Get ready for the future, brothers. It is murder.
EIGHT. A Eulogy.
No one wore black to Ted Murphy’s funeral and no one sent flowers. No one said any good things about him and no one bothered to tell his mother that it would all be okay. No one cried and no one mourned. No one even attended, with the exception of me, the very one who dug his grave.
With blood on my hands, I buried him along with his name, without a tombstone or even a coffin to carry him to his next life. I left him to freeze and wither beneath the frozen ground, left to lie without any indication that he was ever there to begin with. I didn’t say I word at his burial, because I knew he wouldn’t have said a word at mine. I just let him sink into the ground, to be forgotten by all minds except for my own.
I collected my belongings and then I set the cabin ablaze with a can of gasoline and a Zippo lighter. I stood and watched, smoking a cigarette as the fires roared and the smoke rose like some bad omen waiting to run it‘s course. The snow had ceased and morning had finally made it’s way into the waking world, cold and bitter even now.

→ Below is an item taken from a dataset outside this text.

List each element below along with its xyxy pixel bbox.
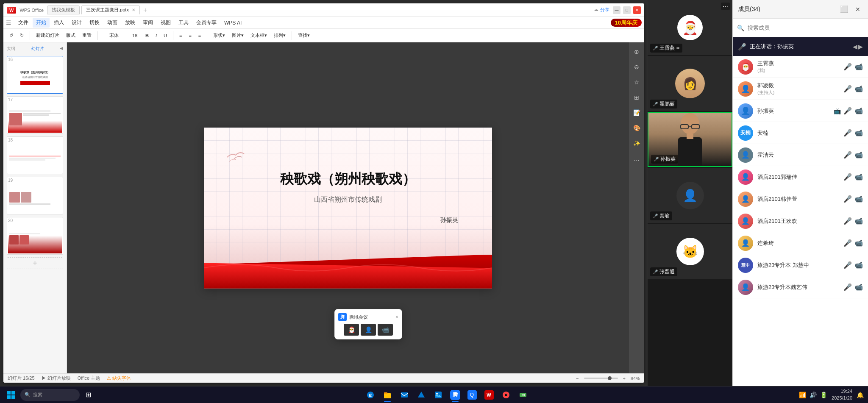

And I realized, beyond a shadow of a doubt, that this trip was as futile as it was meaningless. I realized my own stupidty, the fact that I would even come up with such a ludicrous idea as this.
There was no escape from my sins and no escape from the life I’d known since childhood.
As the wind fanned the fire and the crackle of the flames melted the snow all around, I knew in my heart of hearts that Alaska was no different than anywhere else.
It was just another wasteland with another way of showing it, hiding behind a façade of beauty.
So, I went just as easily as I had come, marching through the snow, silent and alone, my head hung and my mind blank. I went towards nowhere, nothing, anywhere, everywhere, wherever.
All the cigarettes in the world couldn’t save me now.